Salient to Investors:

  • Economist Thomas Piketty excludes human capital – an individual’s labor power, skills, training and abilities – from his analysis of wealth inequality because it cannot be owned or traded on a market, but recognizes it is key to understanding inequality.
  • Sean Reardon at Stanford said low-income kids have less access to many opportunities to develop their cognitive skills in the first few years of life.
  • Brookings found that high-quality preschool and home instruction for parents on how to be effective teachers can add over $89,000 to lifetime earnings for the average person, while costing $11,600 per child. Added to other programs in middle childhood and adolescence increases that to $205,200 at a cost of $21,100.
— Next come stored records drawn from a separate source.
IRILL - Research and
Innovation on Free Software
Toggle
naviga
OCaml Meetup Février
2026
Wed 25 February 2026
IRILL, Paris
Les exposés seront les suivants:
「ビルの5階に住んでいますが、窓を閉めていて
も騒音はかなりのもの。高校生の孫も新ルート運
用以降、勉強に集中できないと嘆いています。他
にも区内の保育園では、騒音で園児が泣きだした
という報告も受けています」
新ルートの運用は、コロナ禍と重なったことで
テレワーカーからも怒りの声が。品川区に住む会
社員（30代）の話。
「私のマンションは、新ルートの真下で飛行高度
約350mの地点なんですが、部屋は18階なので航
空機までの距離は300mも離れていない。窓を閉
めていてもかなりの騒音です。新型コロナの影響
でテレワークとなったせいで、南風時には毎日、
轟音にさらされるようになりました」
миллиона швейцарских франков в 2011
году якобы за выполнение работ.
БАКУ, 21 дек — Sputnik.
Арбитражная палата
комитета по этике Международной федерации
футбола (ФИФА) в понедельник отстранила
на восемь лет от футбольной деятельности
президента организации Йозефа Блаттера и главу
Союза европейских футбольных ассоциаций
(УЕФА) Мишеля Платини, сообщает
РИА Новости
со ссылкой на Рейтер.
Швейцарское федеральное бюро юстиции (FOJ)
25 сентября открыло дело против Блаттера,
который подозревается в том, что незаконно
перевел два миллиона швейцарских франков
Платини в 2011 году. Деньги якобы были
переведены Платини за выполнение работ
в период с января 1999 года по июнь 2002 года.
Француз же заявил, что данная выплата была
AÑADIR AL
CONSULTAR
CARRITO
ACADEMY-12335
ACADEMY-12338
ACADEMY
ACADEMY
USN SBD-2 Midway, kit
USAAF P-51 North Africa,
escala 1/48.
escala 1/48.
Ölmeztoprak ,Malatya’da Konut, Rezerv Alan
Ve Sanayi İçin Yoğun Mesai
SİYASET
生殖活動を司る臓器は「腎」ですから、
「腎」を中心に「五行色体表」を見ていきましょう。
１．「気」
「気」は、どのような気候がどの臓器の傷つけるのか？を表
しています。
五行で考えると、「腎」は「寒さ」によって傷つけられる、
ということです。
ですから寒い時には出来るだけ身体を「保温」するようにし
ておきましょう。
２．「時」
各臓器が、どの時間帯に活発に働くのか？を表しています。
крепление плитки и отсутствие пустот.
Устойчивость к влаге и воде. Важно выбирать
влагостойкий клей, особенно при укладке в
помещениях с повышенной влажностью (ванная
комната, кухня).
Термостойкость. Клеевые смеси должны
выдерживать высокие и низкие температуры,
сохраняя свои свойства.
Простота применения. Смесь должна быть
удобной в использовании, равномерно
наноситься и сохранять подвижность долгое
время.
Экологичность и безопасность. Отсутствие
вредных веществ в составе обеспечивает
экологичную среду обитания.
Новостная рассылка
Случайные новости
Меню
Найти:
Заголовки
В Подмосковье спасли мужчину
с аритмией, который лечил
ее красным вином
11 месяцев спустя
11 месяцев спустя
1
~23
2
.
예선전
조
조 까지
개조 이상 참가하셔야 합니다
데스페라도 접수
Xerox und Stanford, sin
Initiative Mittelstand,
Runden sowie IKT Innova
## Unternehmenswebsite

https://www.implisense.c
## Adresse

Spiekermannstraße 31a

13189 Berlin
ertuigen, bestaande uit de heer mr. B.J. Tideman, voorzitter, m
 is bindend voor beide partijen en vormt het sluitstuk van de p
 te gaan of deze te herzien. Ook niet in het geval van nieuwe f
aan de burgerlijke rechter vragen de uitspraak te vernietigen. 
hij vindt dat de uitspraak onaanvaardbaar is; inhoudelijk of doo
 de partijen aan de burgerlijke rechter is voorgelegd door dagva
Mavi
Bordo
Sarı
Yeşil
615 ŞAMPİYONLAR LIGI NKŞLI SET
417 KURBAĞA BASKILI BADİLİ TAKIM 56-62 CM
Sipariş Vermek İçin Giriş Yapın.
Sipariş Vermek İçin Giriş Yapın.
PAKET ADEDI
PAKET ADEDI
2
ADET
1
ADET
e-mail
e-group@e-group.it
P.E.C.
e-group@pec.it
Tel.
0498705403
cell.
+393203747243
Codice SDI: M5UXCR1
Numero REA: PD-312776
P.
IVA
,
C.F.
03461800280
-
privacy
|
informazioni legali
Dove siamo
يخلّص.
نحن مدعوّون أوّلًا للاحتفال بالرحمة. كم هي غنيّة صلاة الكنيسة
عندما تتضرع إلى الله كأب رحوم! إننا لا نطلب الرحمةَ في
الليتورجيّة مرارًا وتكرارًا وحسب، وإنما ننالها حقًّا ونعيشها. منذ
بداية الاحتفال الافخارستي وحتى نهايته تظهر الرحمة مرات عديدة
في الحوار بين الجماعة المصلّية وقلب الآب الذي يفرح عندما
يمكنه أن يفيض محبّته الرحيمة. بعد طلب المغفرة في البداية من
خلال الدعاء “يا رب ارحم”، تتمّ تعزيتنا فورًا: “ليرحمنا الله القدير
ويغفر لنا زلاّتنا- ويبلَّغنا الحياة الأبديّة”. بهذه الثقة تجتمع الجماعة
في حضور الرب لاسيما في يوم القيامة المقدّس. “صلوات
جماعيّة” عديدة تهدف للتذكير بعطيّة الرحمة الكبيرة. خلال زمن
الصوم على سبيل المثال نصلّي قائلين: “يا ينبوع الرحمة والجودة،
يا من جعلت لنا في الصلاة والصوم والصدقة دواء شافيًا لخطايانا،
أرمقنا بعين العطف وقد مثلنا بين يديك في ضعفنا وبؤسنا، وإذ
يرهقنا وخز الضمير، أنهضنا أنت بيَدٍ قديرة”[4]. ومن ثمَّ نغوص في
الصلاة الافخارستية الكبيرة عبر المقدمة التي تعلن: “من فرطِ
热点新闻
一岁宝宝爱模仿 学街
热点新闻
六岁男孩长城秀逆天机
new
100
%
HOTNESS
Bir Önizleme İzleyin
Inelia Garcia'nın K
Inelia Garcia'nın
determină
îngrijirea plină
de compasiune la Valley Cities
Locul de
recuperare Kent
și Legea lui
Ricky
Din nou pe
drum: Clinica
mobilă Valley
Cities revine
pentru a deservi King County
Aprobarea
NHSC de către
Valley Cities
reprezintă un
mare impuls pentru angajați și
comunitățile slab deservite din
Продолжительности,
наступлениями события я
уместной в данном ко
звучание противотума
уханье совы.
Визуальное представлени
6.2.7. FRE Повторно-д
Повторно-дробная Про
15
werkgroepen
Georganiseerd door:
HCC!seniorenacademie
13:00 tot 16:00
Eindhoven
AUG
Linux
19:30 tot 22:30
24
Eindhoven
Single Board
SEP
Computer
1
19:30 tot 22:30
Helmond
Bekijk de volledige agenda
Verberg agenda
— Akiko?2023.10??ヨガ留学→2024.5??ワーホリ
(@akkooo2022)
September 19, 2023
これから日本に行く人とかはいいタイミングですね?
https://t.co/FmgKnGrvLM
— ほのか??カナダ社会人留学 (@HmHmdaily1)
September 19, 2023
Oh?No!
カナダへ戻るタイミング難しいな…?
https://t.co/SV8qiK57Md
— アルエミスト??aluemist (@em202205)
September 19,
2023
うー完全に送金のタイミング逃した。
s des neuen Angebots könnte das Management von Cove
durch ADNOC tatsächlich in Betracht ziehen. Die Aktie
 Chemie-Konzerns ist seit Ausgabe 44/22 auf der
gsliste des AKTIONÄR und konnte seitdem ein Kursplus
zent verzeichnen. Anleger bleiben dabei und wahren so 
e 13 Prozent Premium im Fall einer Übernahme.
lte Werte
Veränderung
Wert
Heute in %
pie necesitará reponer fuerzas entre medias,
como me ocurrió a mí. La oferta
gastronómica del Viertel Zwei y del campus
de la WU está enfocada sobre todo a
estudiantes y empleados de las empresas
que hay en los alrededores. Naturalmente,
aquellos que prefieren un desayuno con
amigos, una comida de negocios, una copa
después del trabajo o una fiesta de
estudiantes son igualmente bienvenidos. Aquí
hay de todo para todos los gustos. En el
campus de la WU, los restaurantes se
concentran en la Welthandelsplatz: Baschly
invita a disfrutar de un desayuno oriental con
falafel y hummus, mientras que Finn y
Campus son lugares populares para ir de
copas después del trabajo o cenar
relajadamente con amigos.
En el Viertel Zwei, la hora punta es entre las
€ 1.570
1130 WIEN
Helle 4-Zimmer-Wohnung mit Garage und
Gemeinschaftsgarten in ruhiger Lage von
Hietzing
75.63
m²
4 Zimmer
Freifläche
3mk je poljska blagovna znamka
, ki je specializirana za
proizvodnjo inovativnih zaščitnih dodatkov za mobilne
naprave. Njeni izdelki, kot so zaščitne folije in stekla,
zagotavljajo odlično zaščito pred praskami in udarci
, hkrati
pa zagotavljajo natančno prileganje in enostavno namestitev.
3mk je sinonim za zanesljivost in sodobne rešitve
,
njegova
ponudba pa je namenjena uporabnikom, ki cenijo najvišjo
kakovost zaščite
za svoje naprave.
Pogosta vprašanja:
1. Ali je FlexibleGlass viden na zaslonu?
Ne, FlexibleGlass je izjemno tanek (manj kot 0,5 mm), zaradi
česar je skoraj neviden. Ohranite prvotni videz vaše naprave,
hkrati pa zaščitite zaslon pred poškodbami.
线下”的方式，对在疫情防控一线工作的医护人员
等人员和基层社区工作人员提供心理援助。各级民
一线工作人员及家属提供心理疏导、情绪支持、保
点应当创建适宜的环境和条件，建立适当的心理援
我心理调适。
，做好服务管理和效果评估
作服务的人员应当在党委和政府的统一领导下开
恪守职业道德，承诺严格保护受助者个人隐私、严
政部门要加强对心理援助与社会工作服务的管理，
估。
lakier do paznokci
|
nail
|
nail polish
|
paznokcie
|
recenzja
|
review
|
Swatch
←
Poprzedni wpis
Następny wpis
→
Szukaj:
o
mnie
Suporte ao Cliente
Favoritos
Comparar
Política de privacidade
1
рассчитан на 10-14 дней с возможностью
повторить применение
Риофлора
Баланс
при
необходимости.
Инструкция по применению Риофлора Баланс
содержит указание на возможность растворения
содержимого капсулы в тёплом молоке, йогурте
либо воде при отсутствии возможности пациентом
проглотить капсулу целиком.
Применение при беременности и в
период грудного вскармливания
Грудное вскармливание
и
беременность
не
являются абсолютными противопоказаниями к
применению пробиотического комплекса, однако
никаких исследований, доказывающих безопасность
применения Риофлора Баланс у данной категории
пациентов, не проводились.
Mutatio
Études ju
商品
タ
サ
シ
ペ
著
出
  • Robert Solow at MIT said equalizing the distribution of human capital through improving literacy and developing math and cognitive skills offers a more immediate way to lessen but not eliminate wealth inequality.
  • Betsey Stevenson at the Council of Economic Advisers said early education will raise the productivity and the wages of kids – every study shows it has an extremely high return.
  • The National Institute for Early Education Research defines high-quality pre-school as incorporating comprehensive early learning standards, a maximum class size of 20, teachers with at least a bachelor’s degree, provision of at least one meal, vision, hearing and health screenings and referrals, and support services such as parent education and home visits. Only Alabama, Alaska, North Carolina, Rhode Island, and one of Louisiana’s three programs met all 10 of theses benchmarks in 2013.
  • James Heckman at the University of Chicago and Lakshmi Raut at SSA say a public preschool program for disadvantaged children would increase future college enrollment by 3.6%, and reduce the poverty level – earning less than 70 percent of the average income – to 29 percent from 36 percent, while improving the ability of generations within families to move up the pay scale.
  • Sabino Kornrich at Emory said inflation-adjusted spending on children in the poorest households rose 17 percent from 1972 through 2007 versus a rise of 76 percent for the richest children. Kornrich said high-income households boosted outlays on education during the slump, while those lower down the income ladder tightened as unemployment jumped and incomes plunged
  • Anne Fernald at Stanford said that by age 2, infants from low-income families are 6 months behind in language and vocabulary skills the children in wealthier families.
  • Isabel Sawhill at Brookings said experiences early in life loom larger than those in say adolescence because it is hard to make up those shortfalls later in life.